Mensen met een sterke intrinsieke motivatie om te reageren zonder vooroordelen, laten minder impliciete vooroordelen of stereotypen zien over mensen met een donkere huidskleur in vergelijking met mensen die niet gemotiveerd of alleen extern gemotiveerd zijn, zo blijkt uit verschillende studies (Amodio e.a., 2008; Amodio e.a., 2003; Devine e.a., 2002; Legault, Green-Demers, Grant & Chung, 2007; Plant & Devine, 1998).

LET OP

Problemen worden vaak geformuleerd als het ontbreken van de juiste oplossing (of dat wat wordt gezien als de juiste oplossing). Bijvoorbeeld: ‘Het probleem is dat witte mensen niet bewust zijn van het slavernijverleden’. Echter, ‘bewust zijn van het slavernijverleden’ is eigenlijk al een oplossing en niet zozeer het probleem. Bewust zijn van iets is dus nog te vaag voor een probleembeschrijving. Stel jezelf de vraag: waarom is het ontbreken van bewustwording over slavernijverleden een probleem? Als je deze vraag beantwoordt, dan komt bijvoorbeeld naar voren dat jongeren met een donkere huidskleur niet hun talenten kunnen ontwikkelen, omdat ze geconfronteerd worden met stereotyperingen in het onderwijs (gericht dus op probleemdragers). Of dat docenten mogelijk andere (en lagere) verwachtingen van leerlingen met een donkere huidskleur hebben (gericht op probleemveroorzakers). Kortom: zorg dat een probleemomschrijving geen verkapte oplossing geeft, maar beschrijft precies wat er niet goed gaat.

BRONNEN

Het is belangrijk dat de doelgroep en de uitvoerders betrokken zijn bij het bepalen wat nu eigenlijk het probleem is. Hoe kun je dit aanpakken?
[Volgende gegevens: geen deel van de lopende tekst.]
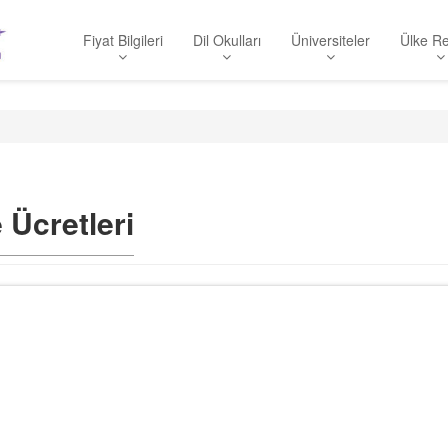
Fiyat Bilgileri
Dil Okulları
Üniversiteler
Ülke Re
 Ücretleri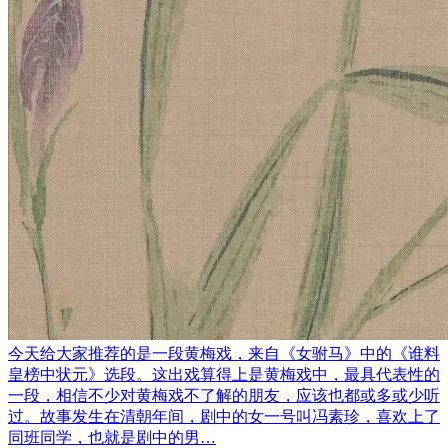
今天给大家推荐的是一段黄梅戏，来自《女驸马》中的《谁料
皇榜中状元》选段。这出戏算得上是黄梅戏中，最具代表性的
一段，相信不少对黄梅戏不了解的朋友，应该也都或多或少听
过。故事发生在清朝年间，剧中的女一号叫冯素珍，喜欢上了
同班同学，也就是剧中的男…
Je kunt bijvoorbeeld hiervoor een groep samenstellen, bestaande uit alle betrokkenen die op de één of andere manier belang hebben bij de interventie en/of de te behalen doelen. Eventueel kan de groep opgedeeld worden in professionals, vrijwilligers of ervaringsdeskundigen om ervoor te zorgen dat iedereen evenveel aan bod komt.

(12)

STAP 2: Wat zijn de doelen?

De volgende stap is het beschrijven van het hoofddoel en de subdoelen. Het hoofddoel beschrijft de ideale en gewenste situatie die je met de interventie wilt bereiken. De subdoelen zorgen ervoor dat het hoofddoel bereikt kan worden.

VRAGEN

Een doel omschrijft de gewenste eindsituatie. Hoe nauwkeuriger de doelen, hoe beter je weet waar je vervolgens aan moet werken. Een valkuil is echter om een doel te formuleren over wat je gaat doen.
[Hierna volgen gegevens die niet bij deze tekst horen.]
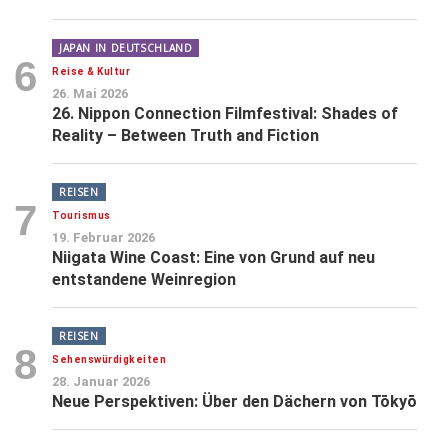
JAPAN IN DEUTSCHLAND
6
Reise & Kultur
26. Mai 2026
26. Nippon Connection Filmfestival: Shades of
Reality – Between Truth and Fiction
REISEN
7
Tourismus
19. Februar 2026
Niigata Wine Coast: Eine von Grund auf neu
entstandene Weinregion
REISEN
8
Sehenswürdigkeiten
28. Januar 2026
Neue Perspektiven: Über den Dächern von Tōkyō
Bijvoorbeeld: ‘het doel is het thema discriminatie bespreekbaar te maken en ons in te leven in elkaars leefwereld’. Zowel ‘bespreekbaar maken’ als ‘inleven in’ zijn geen doelen, maar beschrijvingen van de aanpak om het doel te bereiken. Een goed omschreven doel geeft antwoord op de vraag: wat moet wie wanneer en waar voor gewenst gedrag laten zien?

Door onderstaande vragen te beantwoorden, kom je tot een heel precieze doelformulering.

Wie moet...

Wat...

Wanneer...

Waar...

Doen...

Het antwoord hierop is een beschrijving van gewenst gedrag in een specifieke situatie en context. Zie hieronder de doelformulering van de interventie Selecteren zonder vooroordelen van het College voor de Rechten van de Mens ter inspiratie.

De interventie Selecteren zonder vooroordelen richt zich op verantwoordelijken bij de werving en selectie

Hoofddoel

Wie moet… Doel van de training is dat betrokkenen bij de werving en selectie (HR adviseurs en managers)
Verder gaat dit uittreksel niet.